Men, Women Cagers California Learnin'
Combined 0-4 on West Coast Swing; Women Lose 85-63 to #3 Stanford
Both the Harvard men's and women's basketball teams travelled to California over winter break and came up empty.
The men lost to Santa Clara, 80-69, and to Rhode Island, 80-67, at the Cable Car Classic in Santa Clara, while the women lost to third-ranked Stanford, 85-63, and Utah, 60-49 at the Stanford Invitational.
Despite the records, the trips were well worth it, said Captains Tyler Rullman and Erin Maher.
The men went 1-4 during the break, defeating Boston University on Saturday, 79-59, but losing to Colgate and Vermont earlier in December before travelling embarking on their West Coast safari.
According to Rullman, the last three games have shown marked improvement in the Crimson's play.
"Both our games were close," Rullman said. "Against URI it was close until the end, and we were in a position to win against Santa Clara. We're on a bit of a roll, now."
That was most evident against the Terriers. BU is not the team it was last year when it defeated Harvard, 85-84, but the pounding Harvard delivered this year is a sure sign of better times.
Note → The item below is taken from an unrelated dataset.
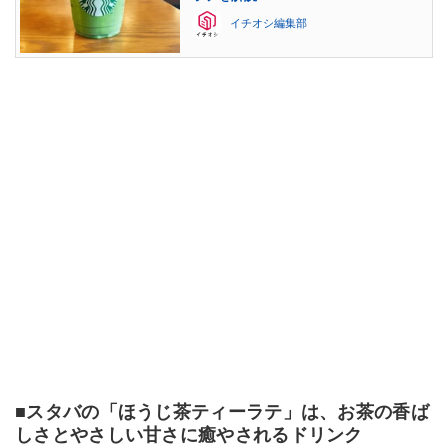
イチオシ編集部
■スタバの「ほうじ茶ティーラテ」は、お茶の香ば
しさとやさしい甘さに癒やされるドリンク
Rullman scored 30 points and junior Tarik Campbell added 19 points in the win. Campbell's point total has gone up in each of the last six games: from nine to 10 to 12 to 14 to 18 to 19.
"Tarik's asserting himself much more," Rullman said. "He can't be guarded. He just takes his man to the hole and dishes off or scores, which he's doing with more consistency now."
California has been the land of dreams and hope for many people. Will the Golden State work its magic upon Harvard? Rullman thinks it already has.
"We've proved we can play with some tough teams. Our confidence is way up," Rullman said.
The women only played two games over break, but one of those games was against Stanford, the likes of which nobody on the team had faced before. (Think of the men taking on Kentucky.)
"It was pretty neat," Maher said. "We were all anxious to see if they played on another level or not."
The answer, according to Maher, was not. Harvard kept the game close for the first 15 minutes before Stanford's transition game hit high gear and the Cardinal pulled away.
But Harvard gained an insight into what it's like to play at the top, and, more importantly, a little respect.
"Molly Goodenbauer [the 1992 NCAA tournament MVP] came up to me after the game and said that we had some of the best shooters she had played against," Maher said. "It was disappointing to come away with the loss, knowing that we could play with them."
Harvard faced Utah in the consolation final and succumbed to the Utes' tough pressure defense. The Crimson turned the ball over 24 times in the 11 point loss.
"We weren't in the game mentally, coming down off the big game against Stanford," Maher said.
Senior center Debbie Flandermeyer scored 16 points in the loss to Utah.